Although the commission amount was $650,000 with interest, the judgment amount is now over $900,000. The defendant owner originally failed to bond the judgment, hinting that Eastern Consolidated would have difficulty enforcing the judgment. The owner had engaged in a section 1031 tax free exchange and placed the replacement properties in the title of different LLCs, which could be done because the LLCs were all 100% owned by the same individual. Through investigation, Goetz Fitzpatrick discovered that one property bought was an LLC that owned an office building in Lynbrook, New York. The identity of the properties purchased was confirmed through a subpoena served on the transfer agent. Goetz Fitzpatrick brought a fraudulent conveyance suit against the entities owning the Lynbrook building. We then won the suit, with the Supreme Court, New York County holding the 1031 exchange – which left no funds in the owner of 5 East 59th Street to pay the commission that it owed – was an intentional fraudulent conveyance. Goetz Fitzpatrick won a $25,000 attorneys’ award against the defendant transferee owners of the Lynbrook building because of this intentional fraudulent conveyance. We then served an attachment and restraining notices which tied up the Lynbrook building and a six figure bank account of the transferees. With that, the defendant former owner of 5 East 59th finally decided to bond the appeal. Consequently, Eastern Consolidated now has insurance that its judgment will be paid. Goetz Fitzpatrick associate Scott D. Simon assisted on the matter.

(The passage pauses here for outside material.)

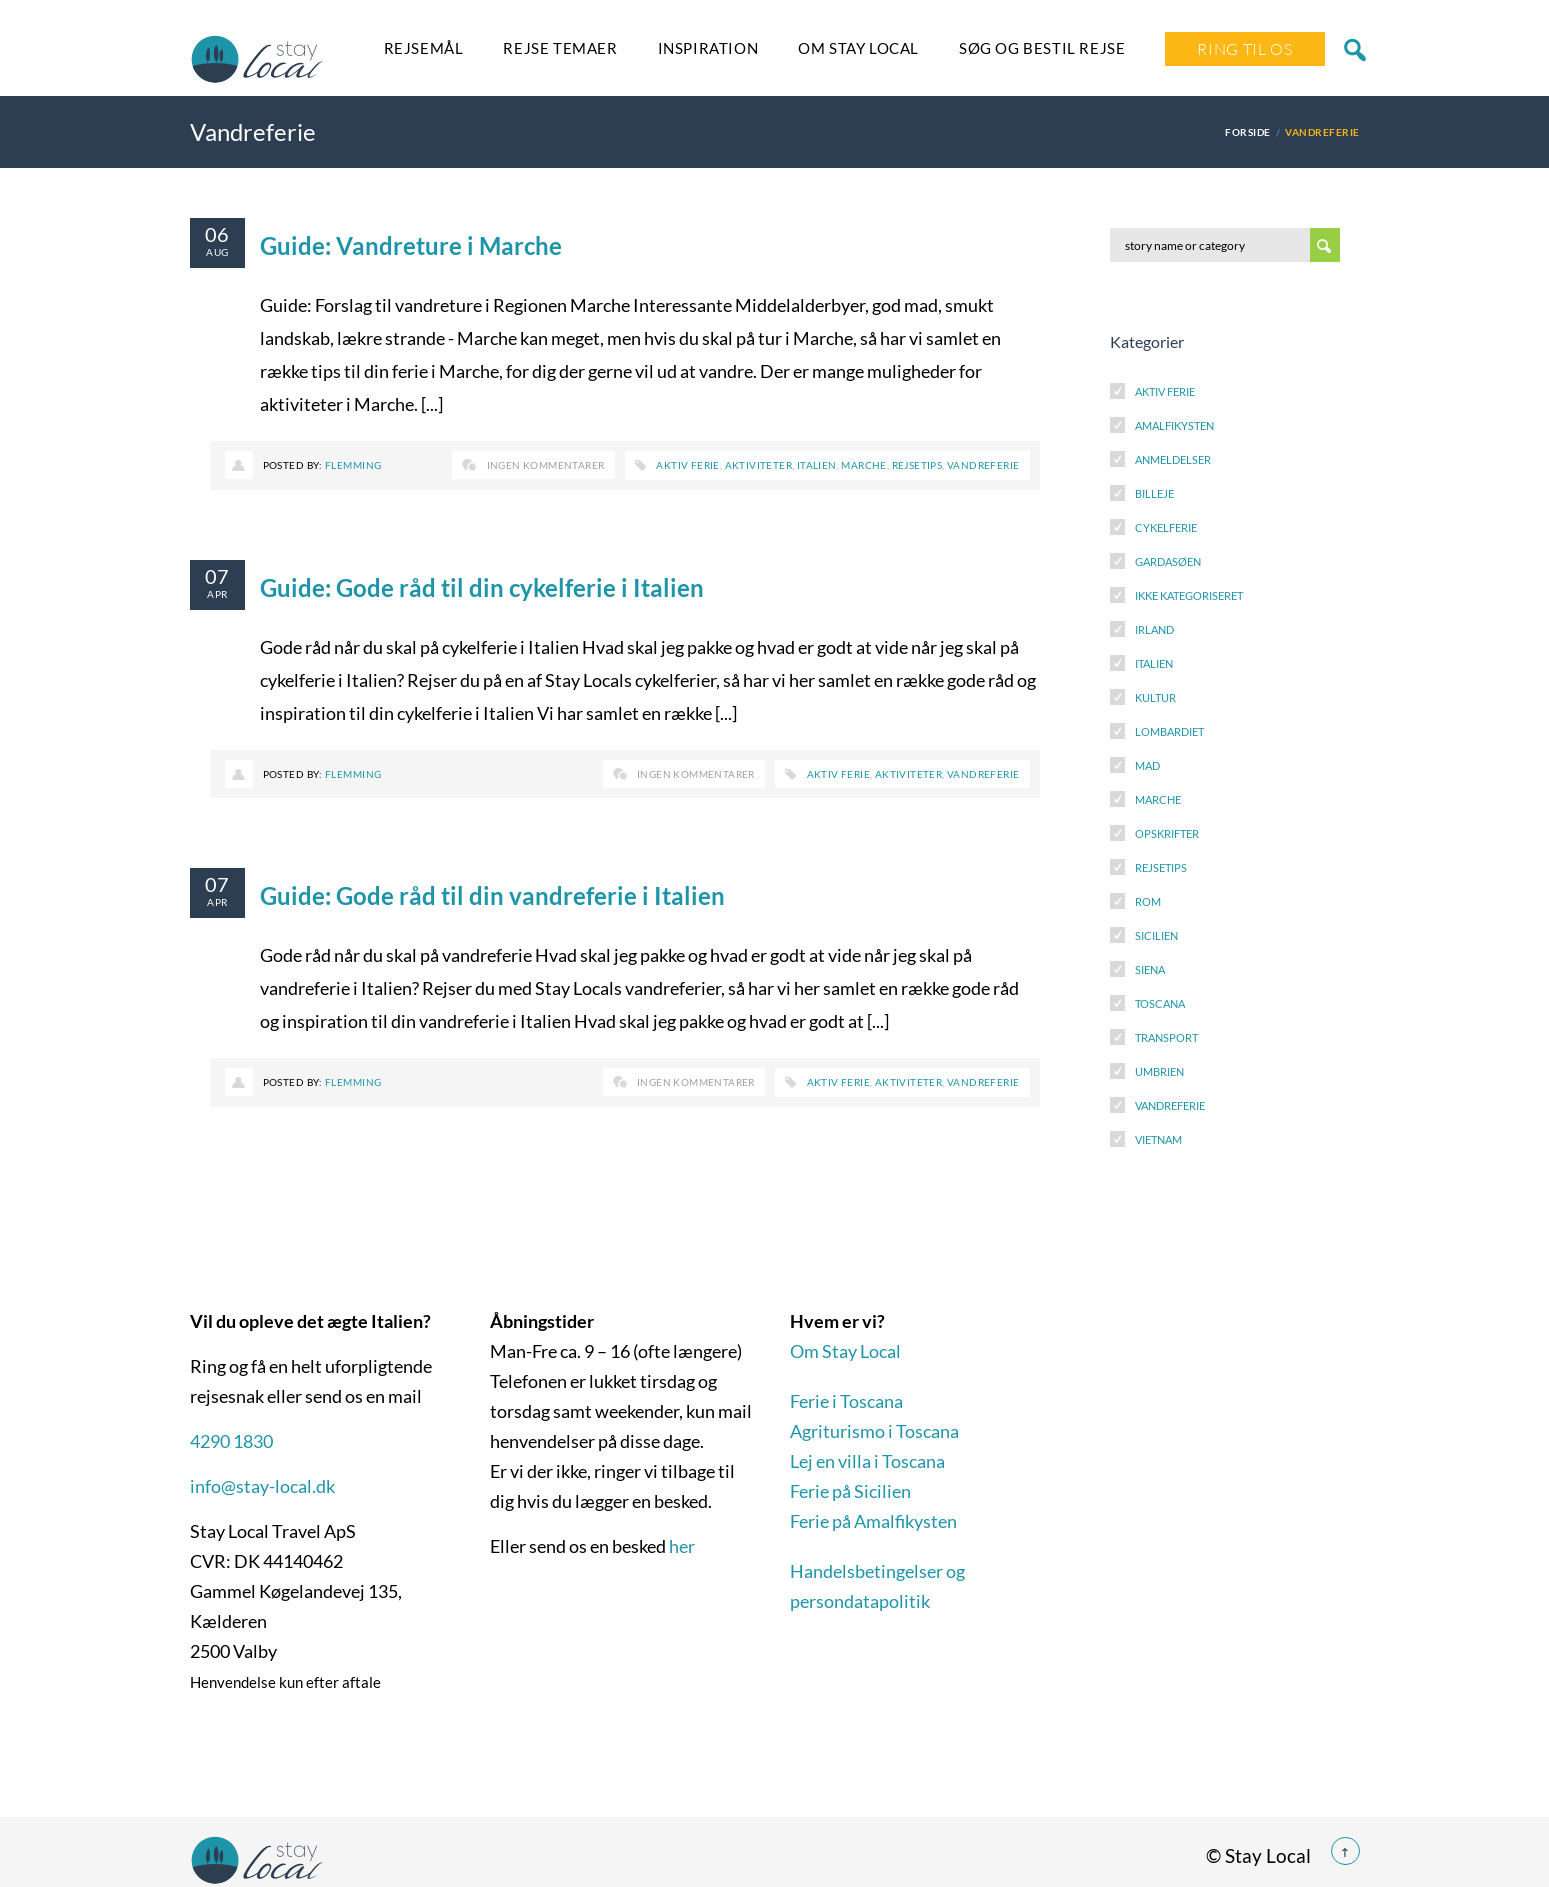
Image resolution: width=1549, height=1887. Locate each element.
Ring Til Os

In another fraudulent conveyance suit, Douglas Gross, Howard Rubin, and associate Max Rubin won summary judgment allowing Goetz Fitzpatrick’s client, North Hill Funding, to seize the real estate transferred. Goetz Fitzpatrick was enforcing a judgment for North Hill based upon a judgment in a suit on a guaranty, and discovered that one of the judgment debtors had prevailed in a foreclosure of five and a quarter acres of land in Pelham Manor, New York. The judgment debtor had bid in the debt to acquire the property at the foreclosure sale but caused the referee to issue the deed in the name of a different entity. The judgment debtor claimed that by reason of a corporate reorganization, it had the right to have the new entity, which it controlled, to own the property free and clear of North Hill’s judgment. Defendants moved to dismiss and the Supreme Court allowed North Hill to cross move for summary judgment. North Hill prevailed on virtually all its causes of action, with the Court holding that the transfer violated multiple loan documents and was both a constructive and intentional fraudulent conveyance.